I would expect that if there was a more diverse board, the company would not necessarily be stronger for it. Shareholders are sometimes, contrary to the usual believe, shorter-term in their thinking than owner-management, and can vote against investments that have zero return for the next 3 months, but a huge return on investment over several years. That was the case with Google in the past, when it had massive cloud investments that the shareholders were skeptical about 2 years ago, and revising their memory (most accurately as "In the past thought it was poor spending, better if they bought more stock") to a newer version, inconsistent with past beliefs, but consistent with the present facts (that "I always thought is was obvious thing to spend so much capital on building the their AI models/infrastructure").

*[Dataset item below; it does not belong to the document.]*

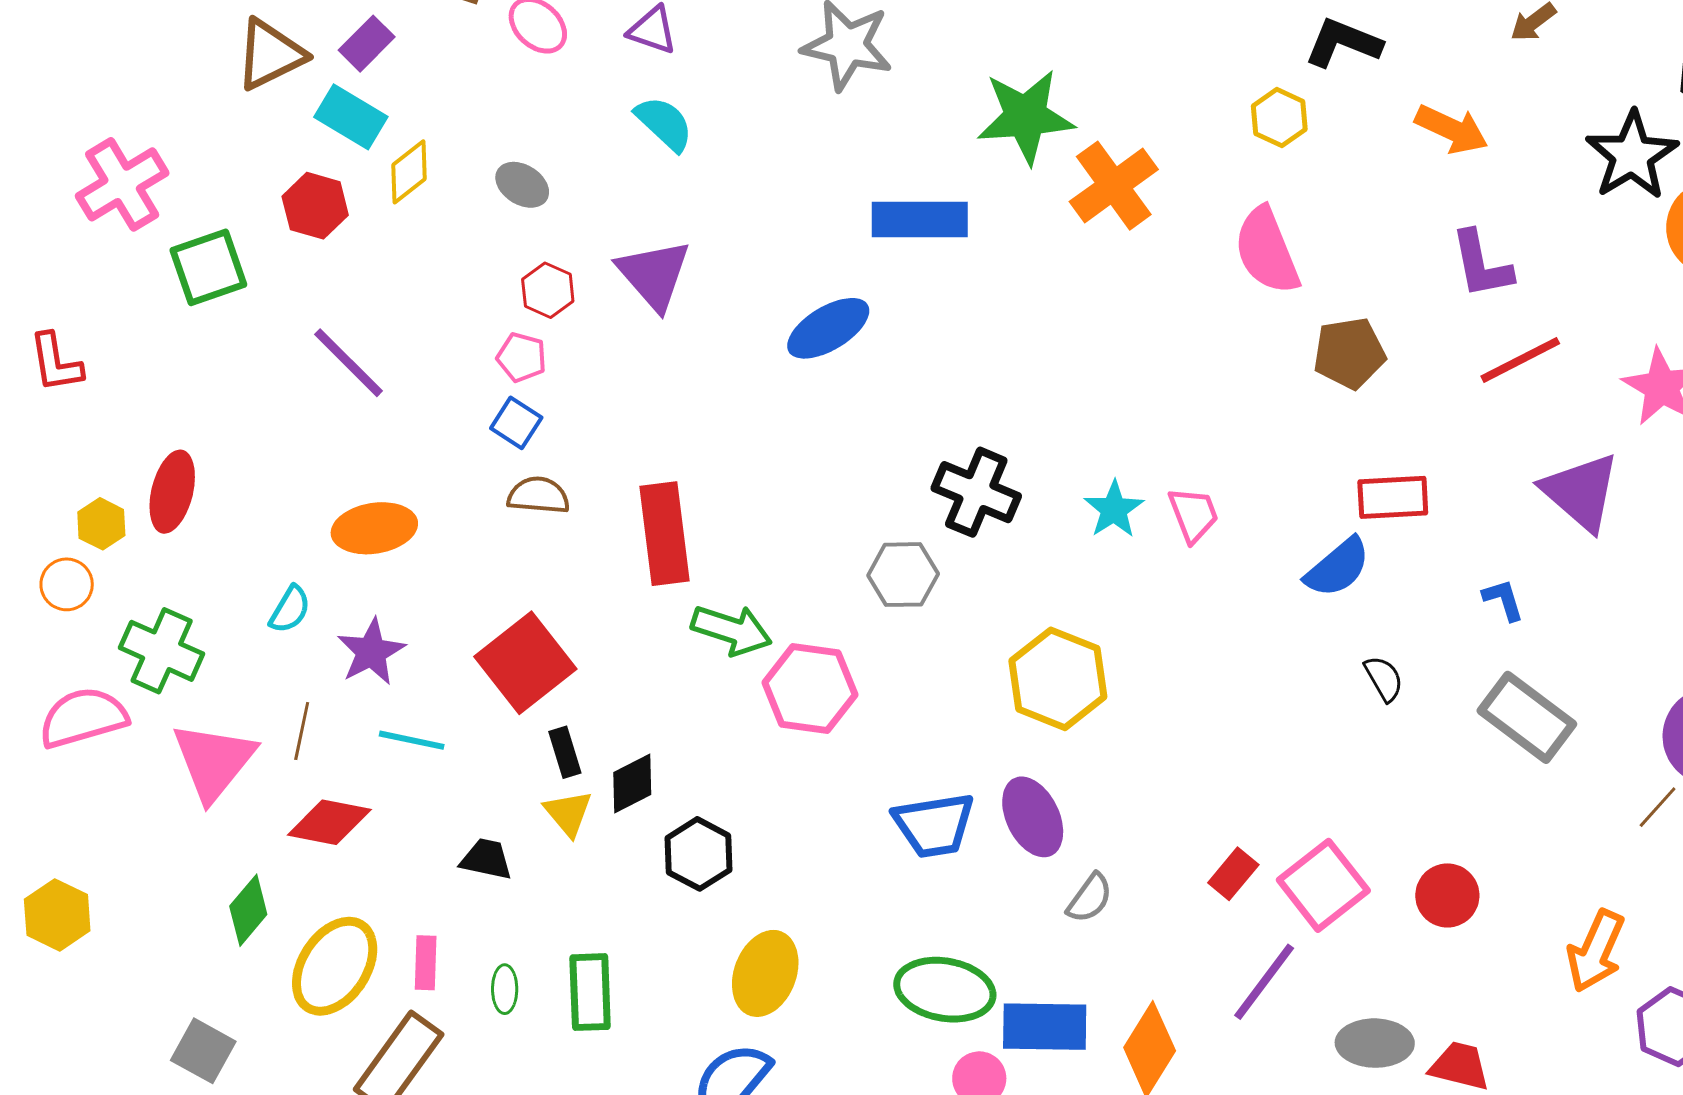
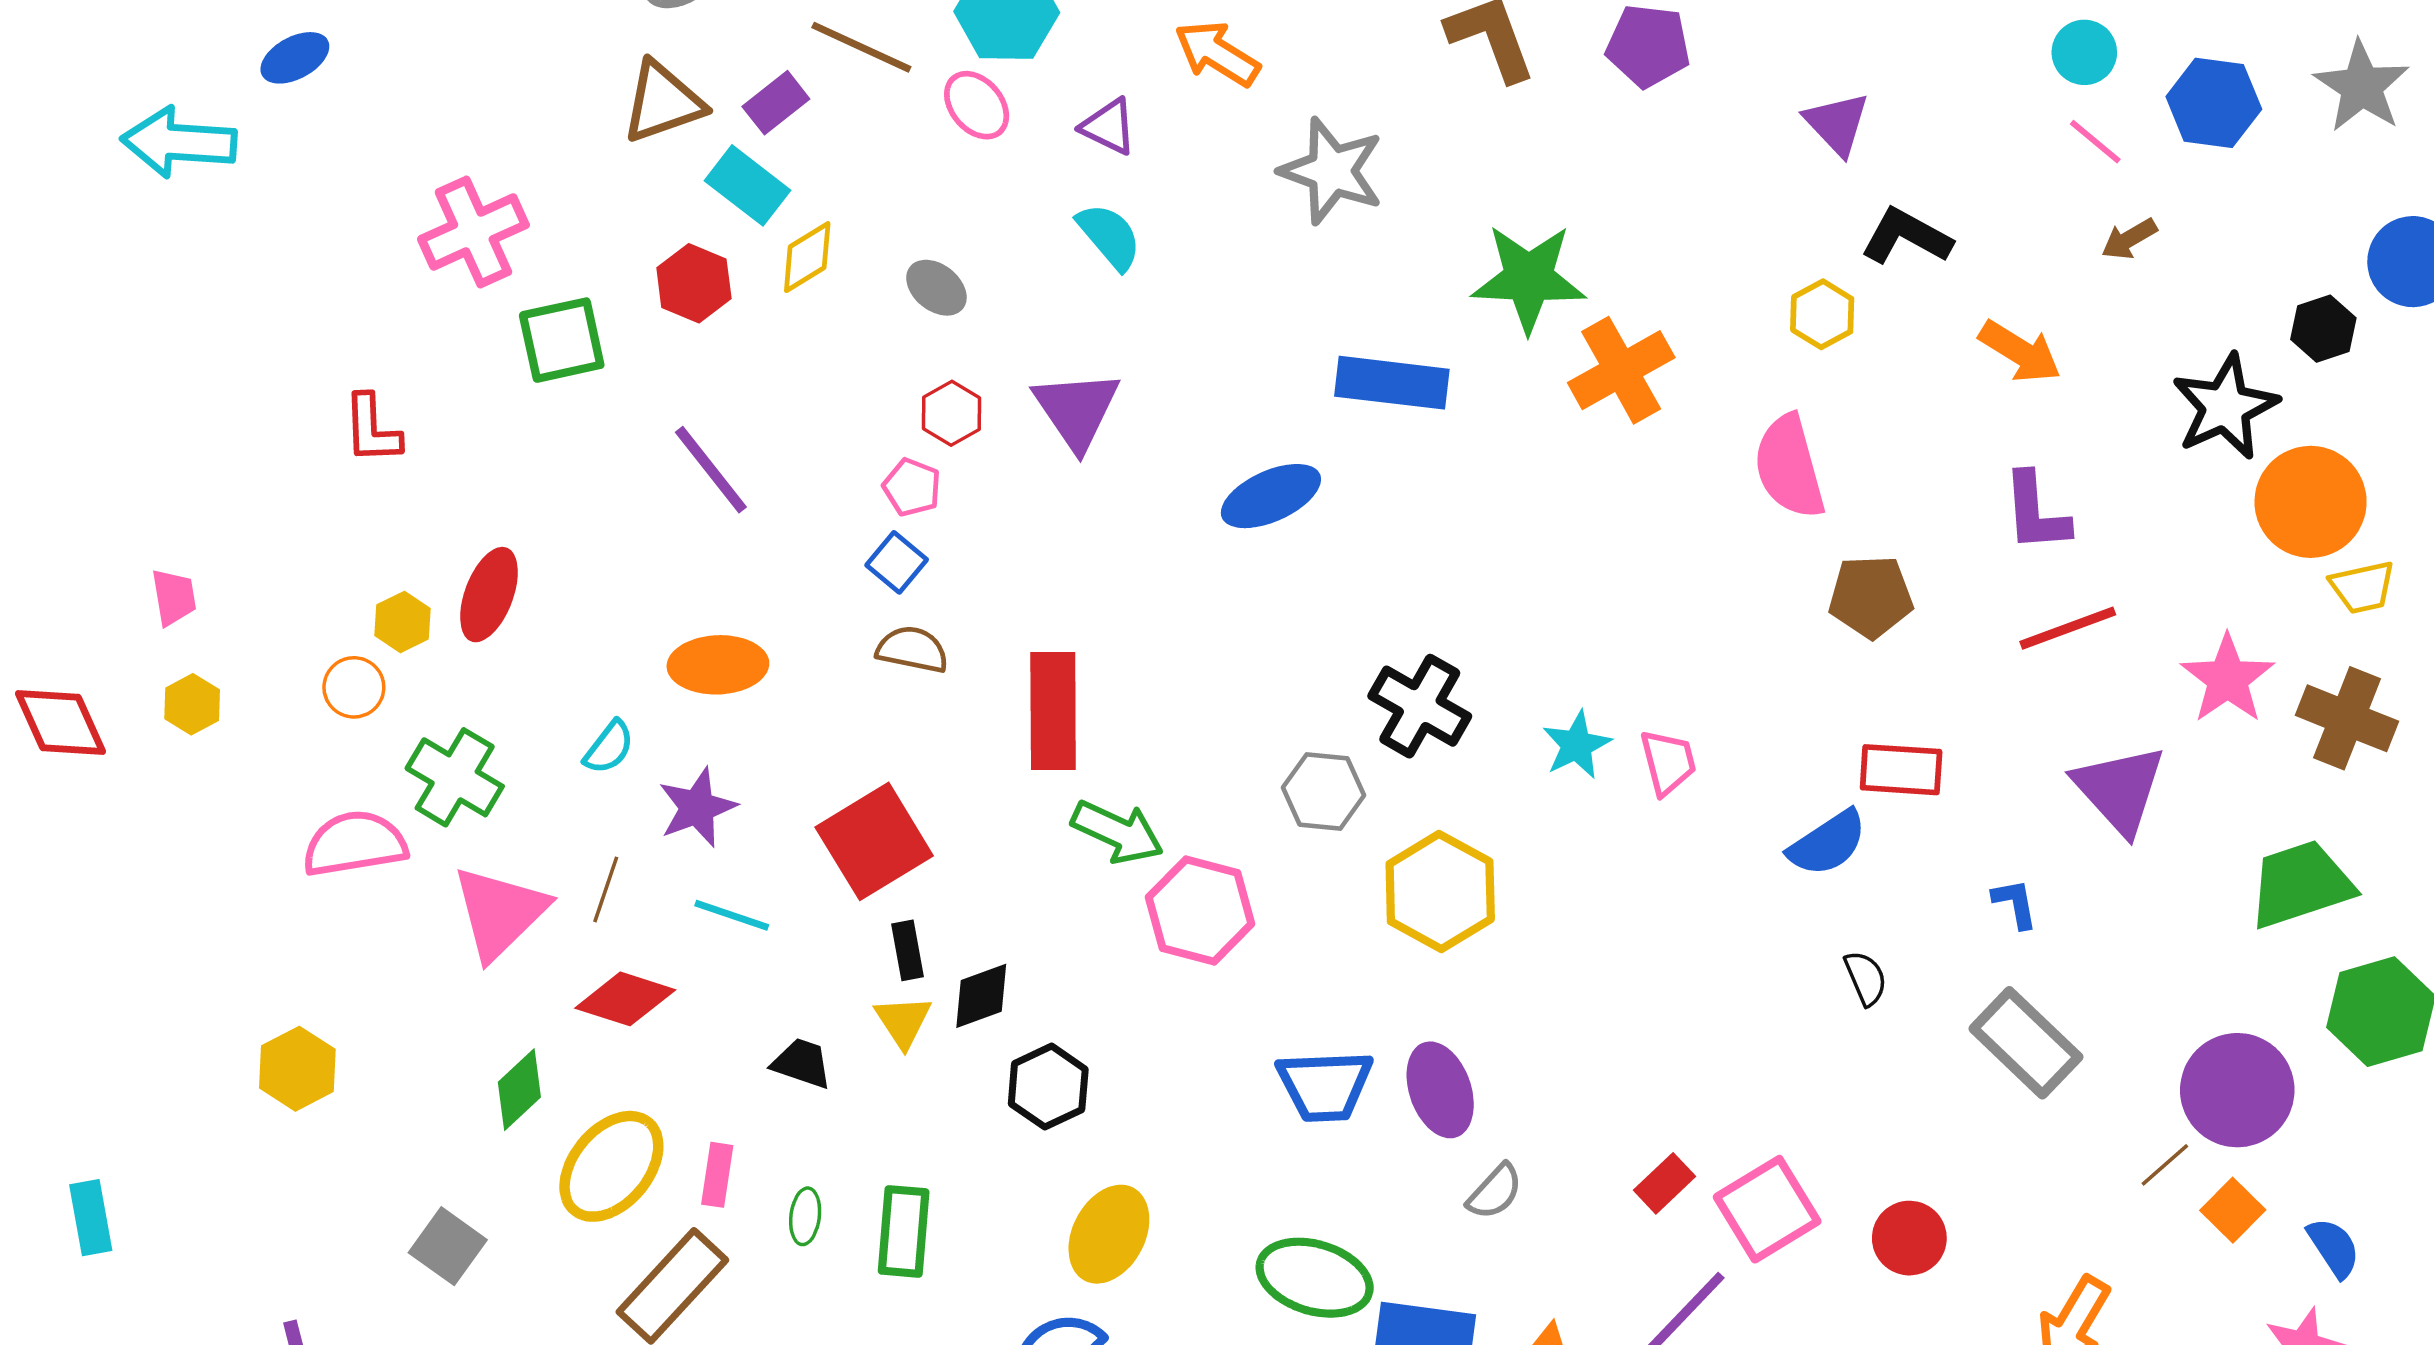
yellow hexagon: (1058, 679) -> (1440, 891), moved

I have a a couple of friends who own businesses purchasing a huge amount of AI compute since Feb this year. These two firms are sepnding a lot of money on AI (presently towards Google, but they'd be happy to flip to Meta if they offered their computer to customers also, which I'm almost certain they will) not because of hype, but because they are getting immediate customer benefits thar far exceed the LLM expense. They'll be some misspendings, but overall I expect the benefit to such mid-layer-businesses (online shops, brokerage software, etc) wanting LLM access will remain quite larger than the expenses itself. What happens, though, as with past manufacturers forced to upgrade to a new technology (where you go out of business if you don't upgrade) is that the mid-level businesses don't beneift so much (as they all upgrade so competitive position is the same as before) and the main beneficiaries are the tech sellers, and the end-custom actually using the products created by the mid-level businsses.
- Manlobbi
(*) and (**): Note the overlap of these two points. You want a CEO that is paranoid about any competition, other sources of keeping the public's attention (this is the environment for revenue, not the revenue itself), and a CEO that biases towards too much activity (erroring on getting it wrong sometimes, rather than erroring on just being conservative).